At the end of my talk, among the questions from the audience was this, from a first-year student (not one of mine, but I hope to see him in a class at some point): “You talked about changes teachers are making to help students understand concepts and not just procedures. Is there anything being done in college-level math?” So, college-level math instructors, how would you answer that? I started out by saying that we have much more autonomy than public school teachers, which may be why there haven’t been large-scale organized efforts. I went on to say (if I remember correctly) that there are individuals and groups of college faculty thinking about and discussing these issues. I eventually worked my way around to saying that working with teachers has certainly improved my own teaching.
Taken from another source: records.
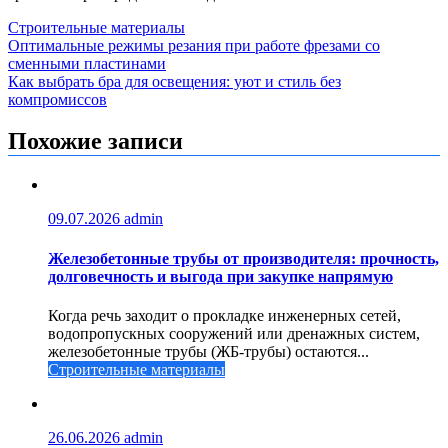
Строительные материалы
Навигация
Оптимальные режимы резания при работе фрезами со
сменными пластинами
по
Как выбрать бра для освещения: уют и стиль без
записям
компромиссов
Похожие записи
09.07.2026
admin
Железобетонные трубы от производителя: прочность,
долговечность и выгода при закупке напрямую
Когда речь заходит о прокладке инженерных сетей,
водопропускных сооружений или дренажных систем,
железобетонные трубы (ЖБ-трубы) остаются...
Строительные материалы
26.06.2026
admin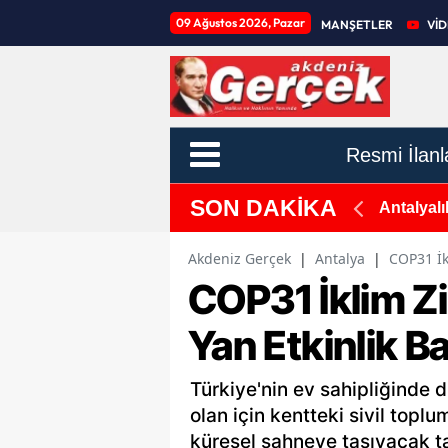
09 Ağustos 2026, Pazar
MANŞETLER
Vİ
Resmi İlanl
SON DAKİKA
Satamıyor! Bu Yıl 5. Kez İhaleye Çıkılacak
Antalyalı
Akdeniz Gerçek
|
Antalya
|
COP31 İkl
COP31 İklim Zi
Yan Etkinlik Ba
Türkiye'nin ev sahipliğinde 
olan için kentteki sivil topl
küresel sahneye taşıyacak tari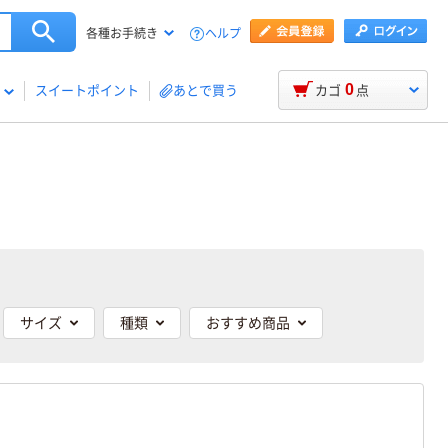
ヘルプ
各種お手続き
0
スイートポイント
あとで買う
カゴ
点
サイズ
種類
おすすめ商品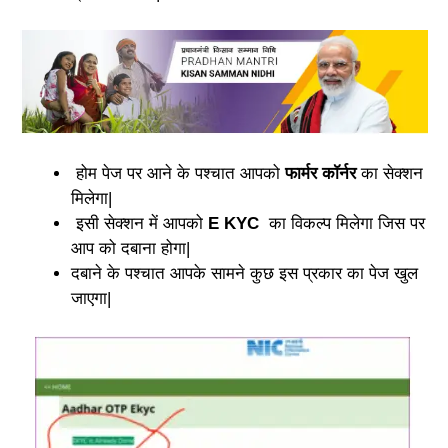
होम पेज पर आने के पश्चात आपको
फार्मर कॉर्नर
का सेक्शन
मिलेगा|
इसी सेक्शन में आपको
E KYC
का विकल्प मिलेगा जिस पर
आप को दबाना होगा|
दबाने के पश्चात आपके सामने कुछ इस प्रकार का पेज खुल
जाएगा|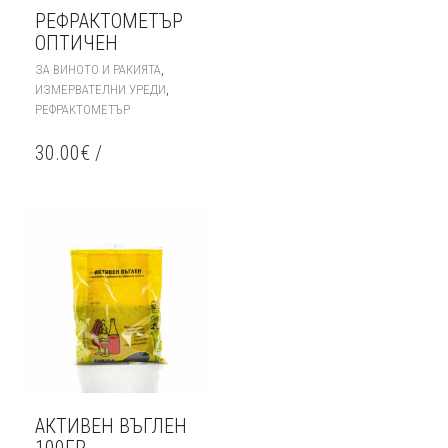
РЕФРАКТОМЕТЪР
ОПТИЧЕН
,
ЗА ВИНОТО И РАКИЯТА
,
ИЗМЕРВАТЕЛНИ УРЕДИ
РЕФРАКТОМЕТЪР
30.00
€
/
АКТИВЕН ВЪГЛЕН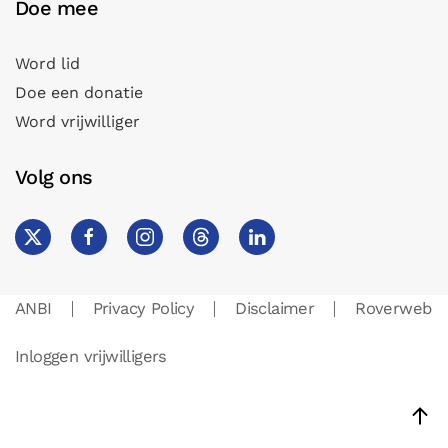
Doe mee
Word lid
Doe een donatie
Word vrijwilliger
Volg ons
ANBI
Privacy Policy
Disclaimer
Roverweb
Inloggen vrijwilligers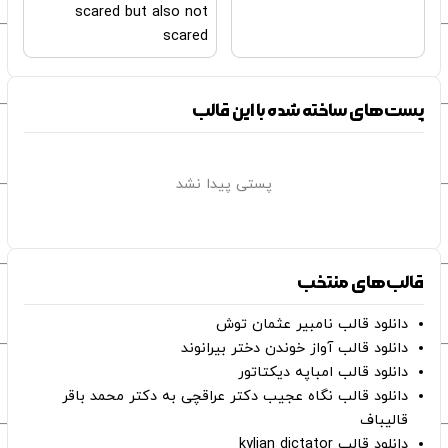
scared but also not
scared
پست‌های ساخته شده با این قالب
پستی پیدا نشد
قالب‌های منتخب
دانلود قالب نامبیر عثمان ‌توش
دانلود قالب آواز خوندن دختر بیرانوند
دانلود قالب امباپه دیکتاتور
دانلود قالب نگاه عجیب دکتر عراقچی به دکتر محمد باقر
قالیباف
دانلود قالب kylian dictator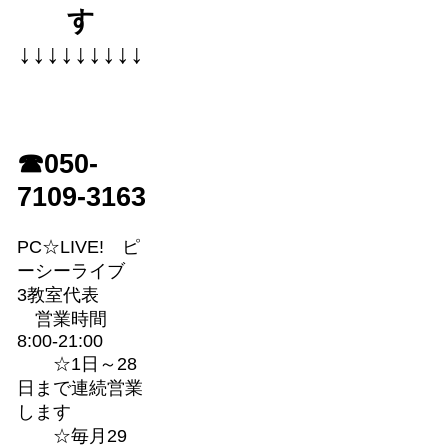
す
↓↓↓↓↓↓↓↓↓
☎050-
7109-3163
PC☆LIVE! ピ
ーシーライブ
3教室代表
営業時間
8:00-21:00
☆1日～28
日まで連続営業
します
☆毎月29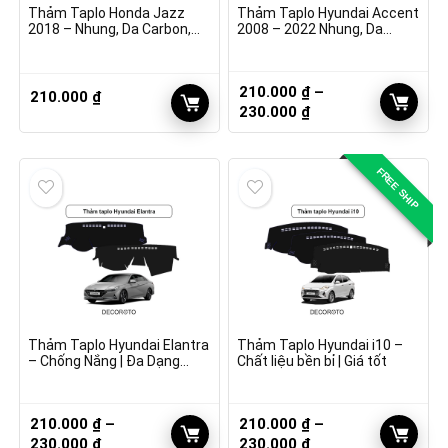
Thảm Taplo Honda Jazz
Thảm Taplo Hyundai Accent
2018 – Nhung, Da Carbon,
2008 – 2022 Nhung, Da
Vân Gỗ
Carbon
210.000
₫
–
210.000
₫
Khoảng
230.000
₫
giá:
từ
210.000 ₫
FREE SHIP
đến
230.000 ₫
Thảm Taplo Hyundai Elantra
Thảm Taplo Hyundai i10 –
– Chống Nắng | Đa Dạng
Chất liệu bền bỉ | Giá tốt
Chất Liệu
210.000
₫
–
210.000
₫
–
Khoảng
Khoảng
230.000
₫
230.000
₫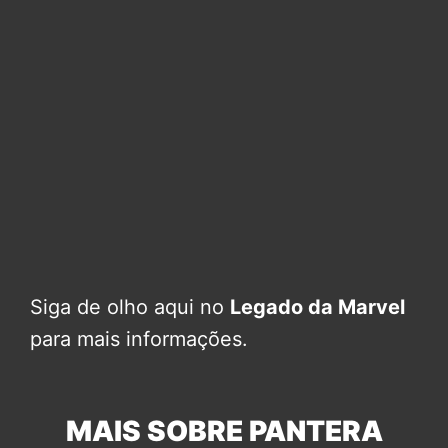
Siga de olho aqui no
Legado da Marvel
para mais informações.
MAIS SOBRE PANTERA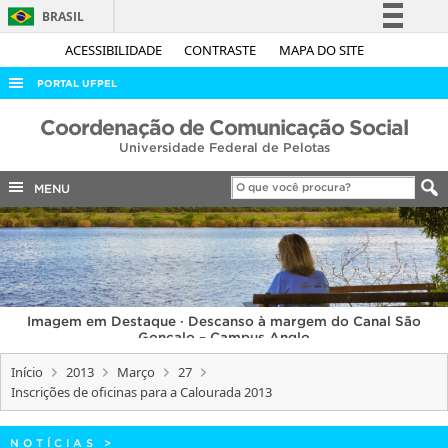
BRASIL
Simplifique!
ACESSIBILIDADE
CONTRASTE
MAPA DO SITE
Comunica BR
PORTAL UFPEL
Participe
ACESSO À INFORMAÇÃO
Coordenação de Comunicação Social
Acesso à informação
Universidade Federal de Pelotas
AUDITORIA
Legislação
COBALTO
MENU
Canais
CONCURSOS
EDITAIS
INTERNACIONAL
Imagem em Destaque · Descanso à margem do Canal São
OUVIDORIA
Gonçalo – Campus Anglo
PORTARIAS
Início
2013
Março
27
Inscrições de oficinas para a Calourada 2013
TELEFONES
NOTÍCIAS
>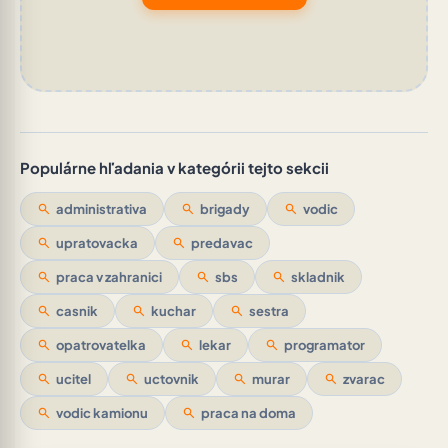
Populárne hľadania v kategórii tejto sekcii
search
administrativa
search
brigady
search
vodic
search
upratovacka
search
predavac
search
praca v zahranici
search
sbs
search
skladnik
search
casnik
search
kuchar
search
sestra
search
opatrovatelka
search
lekar
search
programator
search
ucitel
search
uctovnik
search
murar
search
zvarac
search
vodic kamionu
search
praca na doma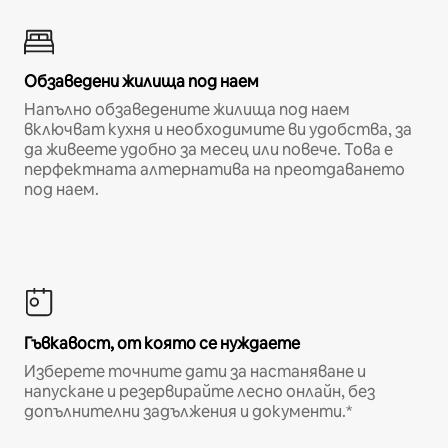
Обзаведени жилища под наем
Напълно обзаведените жилища под наем
включват кухня и необходимите ви удобства, за
да живеете удобно за месец или повече. Това е
перфектната алтернатива на преотдаването
под наем.
Гъвкавост, от която се нуждаете
Изберете точните дати за настаняване и
напускане и резервирайте лесно онлайн, без
допълнителни задължения и документи.*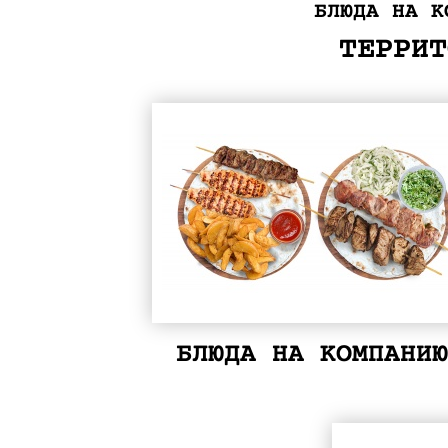
БЛЮДА НА К
ТЕРРИТ
БЛЮДА НА КОМПАНИЮ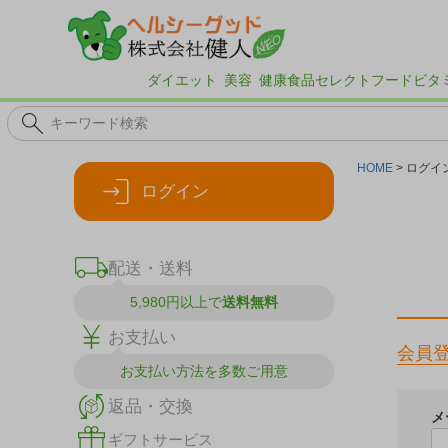
ダイエット
美容
健康食品
セレクトフード
ビタ
HOME
ログイ
ログイン
配送・送料
5,980円以上で
送料無料
お支払い
会員
お支払い方法を
多数ご用意
返品・交換
メ
ギフトサービス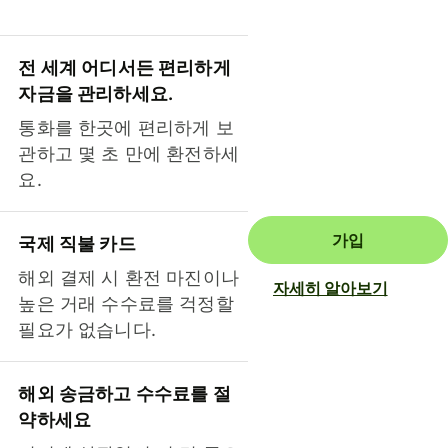
전 세계 어디서든 편리하게
자금을 관리하세요.
통화를 한곳에 편리하게 보
관하고 몇 초 만에 환전하세
요.
가입
국제 직불 카드
해외 결제 시 환전 마진이나
자세히 알아보기
높은 거래 수수료를 걱정할
필요가 없습니다.
해외 송금하고 수수료를 절
약하세요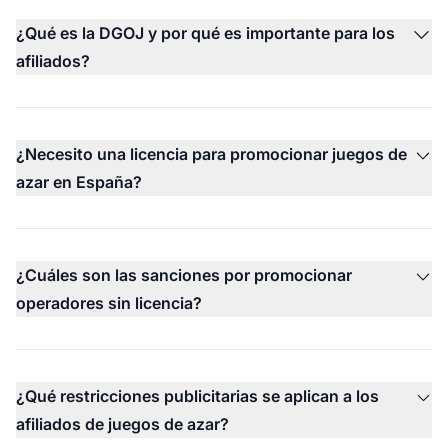
¿Qué es la DGOJ y por qué es importante para los
afiliados?
¿Necesito una licencia para promocionar juegos de
azar en España?
¿Cuáles son las sanciones por promocionar
operadores sin licencia?
¿Qué restricciones publicitarias se aplican a los
afiliados de juegos de azar?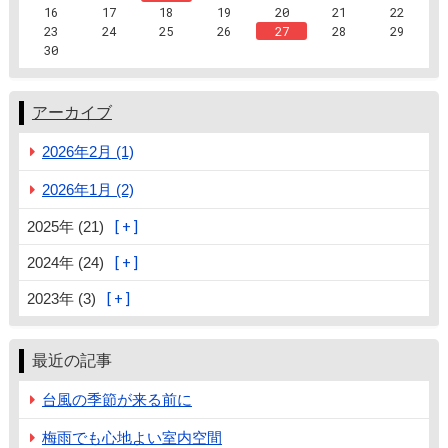
16
17
18
19
20
21
22
23
24
25
26
27
28
29
30
アーカイブ
2026年2月 (1)
2026年1月 (2)
2025年 (21)
2024年 (24)
2023年 (3)
最近の記事
台風の季節が来る前に
梅雨でも心地よい室内空間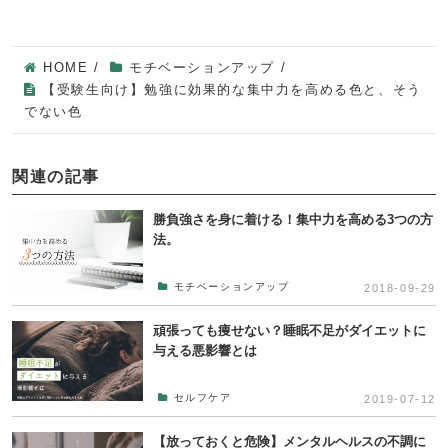
HOME
/
モチベーションアップ
/
【受験生向け】勉強に効果的な集中力を高める色と、そう
でない色
関連の記事
勝負強さを身に着ける！集中力を高める3つの方
法。
モチベーションアップ
2018-09-29
頑張っても痩せない？睡眠不足がダイエットに
与える悪影響とは
セルフケア
2019-07-12
【放っておくと危険】メンタルヘルスの不調に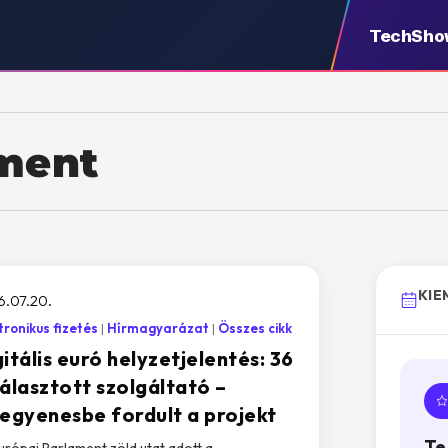
TechSho
ament
KIE
6.07.20.
tronikus fizetés
Hírmagyarázat
Összes cikk
itális euró helyzetjelentés: 36
választott szolgáltató –
legyenesbe fordult a projekt
Te
urópai Parlament zöld utat adott a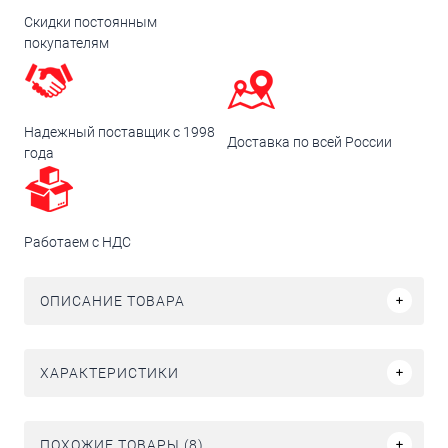
Скидки постоянным
покупателям
Надежный поставщик с 1998
Доставка по всей России
года
Работаем с НДС
ОПИСАНИЕ ТОВАРА
ХАРАКТЕРИСТИКИ
ПОХОЖИЕ ТОВАРЫ (8)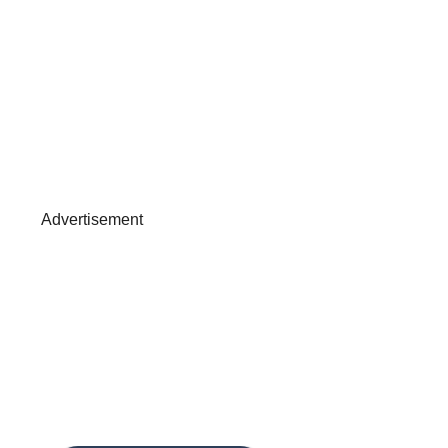
Advertisement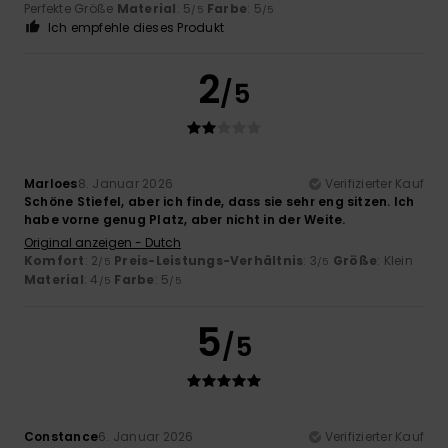
Perfekte Größe
Material
: 5
Farbe
: 5
/5
/5
Ich empfehle dieses Produkt
2
/5
Marloes
8. Januar 2026
Verifizierter Kauf
Schöne Stiefel, aber ich finde, dass sie sehr eng sitzen. Ich
habe vorne genug Platz, aber nicht in der Weite.
Original anzeigen - Dutch
Komfort
: 2
Preis-Leistungs-Verhältnis
: 3
Größe
: Klein
/5
/5
Material
: 4
Farbe
: 5
/5
/5
5
/5
Constance
6. Januar 2026
Verifizierter Kauf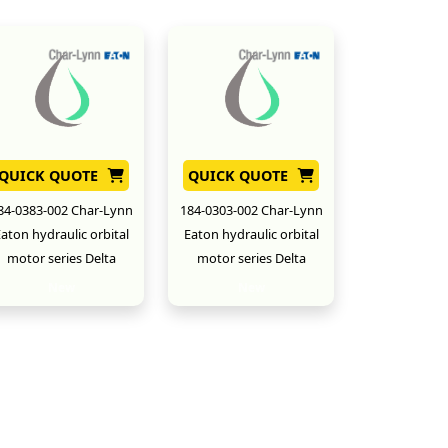
QUICK QUOTE
QUICK QUOTE
84-0383-002 Char-Lynn
184-0303-002 Char-Lynn
aton hydraulic orbital
Eaton hydraulic orbital
motor series Delta
motor series Delta
New
New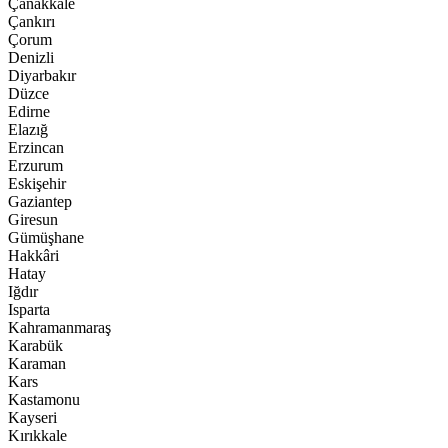
Çanakkale
Çankırı
Çorum
Denizli
Diyarbakır
Düzce
Edirne
Elazığ
Erzincan
Erzurum
Eskişehir
Gaziantep
Giresun
Gümüşhane
Hakkâri
Hatay
Iğdır
Isparta
Kahramanmaraş
Karabük
Karaman
Kars
Kastamonu
Kayseri
Kırıkkale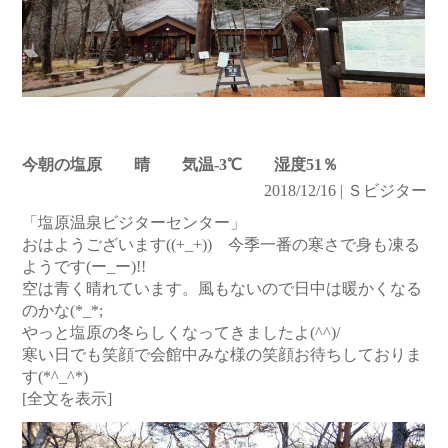
今朝の塩原 晴 気温-3℃ 湿度51％
2018/12/16 | Ｓビジター
「塩原温泉ビジターセンター」
おはようございます((+_+)) 今季一番の寒さで身も凍る
ようです(ー_ー)!!
空は青く晴れています。風もないので日中は暖かくなる
のかな(*_*;
やっと塩原の冬らしくなってきましたよ(^^)/
寒い日でも笑顔で会館中みな様の笑顔お待ちしておりま
す(*^_^*)
[全文を表示]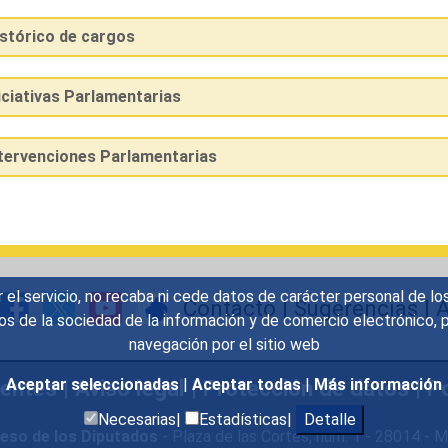
istórico de cargos
iciativas Parlamentarias
ntervenciones Parlamentarias
r el servicio, no recaba ni cede datos de carácter personal de lo
Contacto
|
Sugerencias
|
A
icios de la sociedad de la información y de comercio electrónic
navegación por el sitio web
uentes
|
Aviso legal
|
Protección de datos
|
Po
Aceptar seleccionadas
|
Aceptar todas
|
Más información
Necesarias|
Estadísticas|
Detalle
eso de los Diputados
- Plaza de las Cortes, núm. 1 - 28014 -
Note to self: explain that in writing.

Here are a few items I’ve shared with my first-year seminar students recently:

- a new set of materials for supporting English Language Learners in mathematics;
- financial education problems of the week from the Math Forum for grade levels K through 12;
- an essay by Deborah Stipek entitled “Mathematics in Early Childhood Education: Revolution or Evolution?” (we’ve been doing a project in a local Head Start classroom);
- an blog entry at the Huffington Post from Edward Frenkel and Hung-Hsi Wu;
- a writing assignment in the form of a letter that Kurt Vonnegut wrote in 1965 (yes, it’s about writing fiction, but I think I’ll quote the last three sentences every time I teach a FYS).